EXTRACTED INFORMATION:
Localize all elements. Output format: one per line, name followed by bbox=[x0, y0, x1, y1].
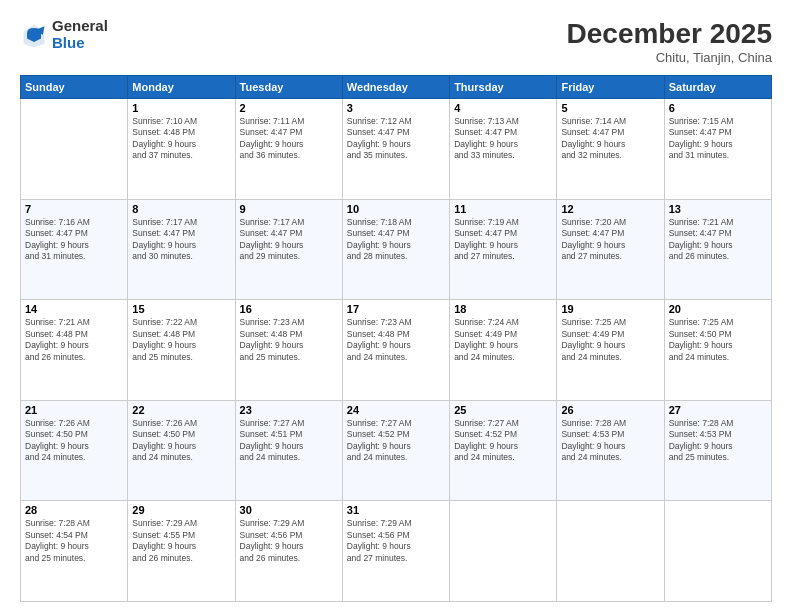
cell-day-number: 26 bbox=[561, 404, 659, 416]
calendar-header-row: Sunday Monday Tuesday Wednesday Thursday… bbox=[21, 76, 772, 99]
cell-day-number: 13 bbox=[669, 203, 767, 215]
table-row: 24Sunrise: 7:27 AMSunset: 4:52 PMDayligh… bbox=[342, 400, 449, 501]
cell-info: Sunrise: 7:28 AMSunset: 4:53 PMDaylight:… bbox=[669, 418, 767, 464]
cell-day-number: 28 bbox=[25, 504, 123, 516]
cell-info: Sunrise: 7:29 AMSunset: 4:56 PMDaylight:… bbox=[240, 518, 338, 564]
calendar-week-row: 7Sunrise: 7:16 AMSunset: 4:47 PMDaylight… bbox=[21, 199, 772, 300]
month-title: December 2025 bbox=[567, 18, 772, 50]
cell-day-number: 19 bbox=[561, 303, 659, 315]
cell-info: Sunrise: 7:21 AMSunset: 4:47 PMDaylight:… bbox=[669, 217, 767, 263]
cell-day-number: 15 bbox=[132, 303, 230, 315]
logo-general-text: General bbox=[52, 18, 108, 35]
cell-info: Sunrise: 7:26 AMSunset: 4:50 PMDaylight:… bbox=[132, 418, 230, 464]
table-row: 16Sunrise: 7:23 AMSunset: 4:48 PMDayligh… bbox=[235, 300, 342, 401]
table-row: 15Sunrise: 7:22 AMSunset: 4:48 PMDayligh… bbox=[128, 300, 235, 401]
cell-day-number: 10 bbox=[347, 203, 445, 215]
cell-day-number: 8 bbox=[132, 203, 230, 215]
cell-info: Sunrise: 7:27 AMSunset: 4:51 PMDaylight:… bbox=[240, 418, 338, 464]
cell-info: Sunrise: 7:29 AMSunset: 4:55 PMDaylight:… bbox=[132, 518, 230, 564]
cell-info: Sunrise: 7:16 AMSunset: 4:47 PMDaylight:… bbox=[25, 217, 123, 263]
cell-info: Sunrise: 7:23 AMSunset: 4:48 PMDaylight:… bbox=[347, 317, 445, 363]
table-row: 25Sunrise: 7:27 AMSunset: 4:52 PMDayligh… bbox=[450, 400, 557, 501]
table-row: 5Sunrise: 7:14 AMSunset: 4:47 PMDaylight… bbox=[557, 99, 664, 200]
col-tuesday: Tuesday bbox=[235, 76, 342, 99]
table-row: 4Sunrise: 7:13 AMSunset: 4:47 PMDaylight… bbox=[450, 99, 557, 200]
cell-day-number: 17 bbox=[347, 303, 445, 315]
table-row: 28Sunrise: 7:28 AMSunset: 4:54 PMDayligh… bbox=[21, 501, 128, 602]
cell-info: Sunrise: 7:17 AMSunset: 4:47 PMDaylight:… bbox=[240, 217, 338, 263]
cell-day-number: 16 bbox=[240, 303, 338, 315]
cell-day-number: 14 bbox=[25, 303, 123, 315]
cell-info: Sunrise: 7:24 AMSunset: 4:49 PMDaylight:… bbox=[454, 317, 552, 363]
logo-icon bbox=[20, 21, 48, 49]
cell-info: Sunrise: 7:11 AMSunset: 4:47 PMDaylight:… bbox=[240, 116, 338, 162]
table-row: 19Sunrise: 7:25 AMSunset: 4:49 PMDayligh… bbox=[557, 300, 664, 401]
table-row: 12Sunrise: 7:20 AMSunset: 4:47 PMDayligh… bbox=[557, 199, 664, 300]
cell-day-number: 7 bbox=[25, 203, 123, 215]
col-sunday: Sunday bbox=[21, 76, 128, 99]
header: General Blue December 2025 Chitu, Tianji… bbox=[20, 18, 772, 65]
col-friday: Friday bbox=[557, 76, 664, 99]
table-row: 6Sunrise: 7:15 AMSunset: 4:47 PMDaylight… bbox=[664, 99, 771, 200]
cell-info: Sunrise: 7:23 AMSunset: 4:48 PMDaylight:… bbox=[240, 317, 338, 363]
calendar-week-row: 14Sunrise: 7:21 AMSunset: 4:48 PMDayligh… bbox=[21, 300, 772, 401]
table-row: 11Sunrise: 7:19 AMSunset: 4:47 PMDayligh… bbox=[450, 199, 557, 300]
table-row: 10Sunrise: 7:18 AMSunset: 4:47 PMDayligh… bbox=[342, 199, 449, 300]
table-row: 18Sunrise: 7:24 AMSunset: 4:49 PMDayligh… bbox=[450, 300, 557, 401]
cell-info: Sunrise: 7:29 AMSunset: 4:56 PMDaylight:… bbox=[347, 518, 445, 564]
cell-day-number: 18 bbox=[454, 303, 552, 315]
table-row: 3Sunrise: 7:12 AMSunset: 4:47 PMDaylight… bbox=[342, 99, 449, 200]
cell-day-number: 30 bbox=[240, 504, 338, 516]
cell-info: Sunrise: 7:22 AMSunset: 4:48 PMDaylight:… bbox=[132, 317, 230, 363]
calendar-week-row: 21Sunrise: 7:26 AMSunset: 4:50 PMDayligh… bbox=[21, 400, 772, 501]
cell-day-number: 2 bbox=[240, 102, 338, 114]
logo: General Blue bbox=[20, 18, 108, 51]
table-row bbox=[450, 501, 557, 602]
cell-day-number: 20 bbox=[669, 303, 767, 315]
cell-day-number: 11 bbox=[454, 203, 552, 215]
location: Chitu, Tianjin, China bbox=[567, 50, 772, 65]
cell-info: Sunrise: 7:10 AMSunset: 4:48 PMDaylight:… bbox=[132, 116, 230, 162]
cell-day-number: 22 bbox=[132, 404, 230, 416]
cell-info: Sunrise: 7:13 AMSunset: 4:47 PMDaylight:… bbox=[454, 116, 552, 162]
cell-day-number: 4 bbox=[454, 102, 552, 114]
table-row: 17Sunrise: 7:23 AMSunset: 4:48 PMDayligh… bbox=[342, 300, 449, 401]
col-wednesday: Wednesday bbox=[342, 76, 449, 99]
title-block: December 2025 Chitu, Tianjin, China bbox=[567, 18, 772, 65]
logo-blue-text: Blue bbox=[52, 35, 108, 52]
cell-info: Sunrise: 7:14 AMSunset: 4:47 PMDaylight:… bbox=[561, 116, 659, 162]
cell-day-number: 21 bbox=[25, 404, 123, 416]
cell-day-number: 9 bbox=[240, 203, 338, 215]
cell-day-number: 3 bbox=[347, 102, 445, 114]
col-monday: Monday bbox=[128, 76, 235, 99]
cell-info: Sunrise: 7:17 AMSunset: 4:47 PMDaylight:… bbox=[132, 217, 230, 263]
cell-day-number: 5 bbox=[561, 102, 659, 114]
cell-day-number: 27 bbox=[669, 404, 767, 416]
cell-info: Sunrise: 7:28 AMSunset: 4:54 PMDaylight:… bbox=[25, 518, 123, 564]
table-row: 13Sunrise: 7:21 AMSunset: 4:47 PMDayligh… bbox=[664, 199, 771, 300]
cell-day-number: 23 bbox=[240, 404, 338, 416]
cell-info: Sunrise: 7:25 AMSunset: 4:50 PMDaylight:… bbox=[669, 317, 767, 363]
table-row: 21Sunrise: 7:26 AMSunset: 4:50 PMDayligh… bbox=[21, 400, 128, 501]
cell-info: Sunrise: 7:12 AMSunset: 4:47 PMDaylight:… bbox=[347, 116, 445, 162]
table-row: 27Sunrise: 7:28 AMSunset: 4:53 PMDayligh… bbox=[664, 400, 771, 501]
cell-day-number: 24 bbox=[347, 404, 445, 416]
calendar-week-row: 28Sunrise: 7:28 AMSunset: 4:54 PMDayligh… bbox=[21, 501, 772, 602]
cell-info: Sunrise: 7:18 AMSunset: 4:47 PMDaylight:… bbox=[347, 217, 445, 263]
col-saturday: Saturday bbox=[664, 76, 771, 99]
cell-info: Sunrise: 7:27 AMSunset: 4:52 PMDaylight:… bbox=[347, 418, 445, 464]
table-row: 31Sunrise: 7:29 AMSunset: 4:56 PMDayligh… bbox=[342, 501, 449, 602]
cell-day-number: 1 bbox=[132, 102, 230, 114]
cell-day-number: 12 bbox=[561, 203, 659, 215]
cell-info: Sunrise: 7:26 AMSunset: 4:50 PMDaylight:… bbox=[25, 418, 123, 464]
table-row bbox=[21, 99, 128, 200]
cell-info: Sunrise: 7:19 AMSunset: 4:47 PMDaylight:… bbox=[454, 217, 552, 263]
table-row: 26Sunrise: 7:28 AMSunset: 4:53 PMDayligh… bbox=[557, 400, 664, 501]
calendar-table: Sunday Monday Tuesday Wednesday Thursday… bbox=[20, 75, 772, 602]
col-thursday: Thursday bbox=[450, 76, 557, 99]
table-row: 8Sunrise: 7:17 AMSunset: 4:47 PMDaylight… bbox=[128, 199, 235, 300]
calendar-week-row: 1Sunrise: 7:10 AMSunset: 4:48 PMDaylight… bbox=[21, 99, 772, 200]
cell-info: Sunrise: 7:25 AMSunset: 4:49 PMDaylight:… bbox=[561, 317, 659, 363]
table-row: 9Sunrise: 7:17 AMSunset: 4:47 PMDaylight… bbox=[235, 199, 342, 300]
table-row: 7Sunrise: 7:16 AMSunset: 4:47 PMDaylight… bbox=[21, 199, 128, 300]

WHAT TO PRODUCE:
Could you return the lines in the entries above that contain "General"?

EXERCISE RESPONSE:
logo-general-text: General bbox=[52, 18, 108, 35]
header: General Blue December 2025 Chitu, Tianji… bbox=[20, 18, 772, 65]
logo: General Blue bbox=[20, 18, 108, 51]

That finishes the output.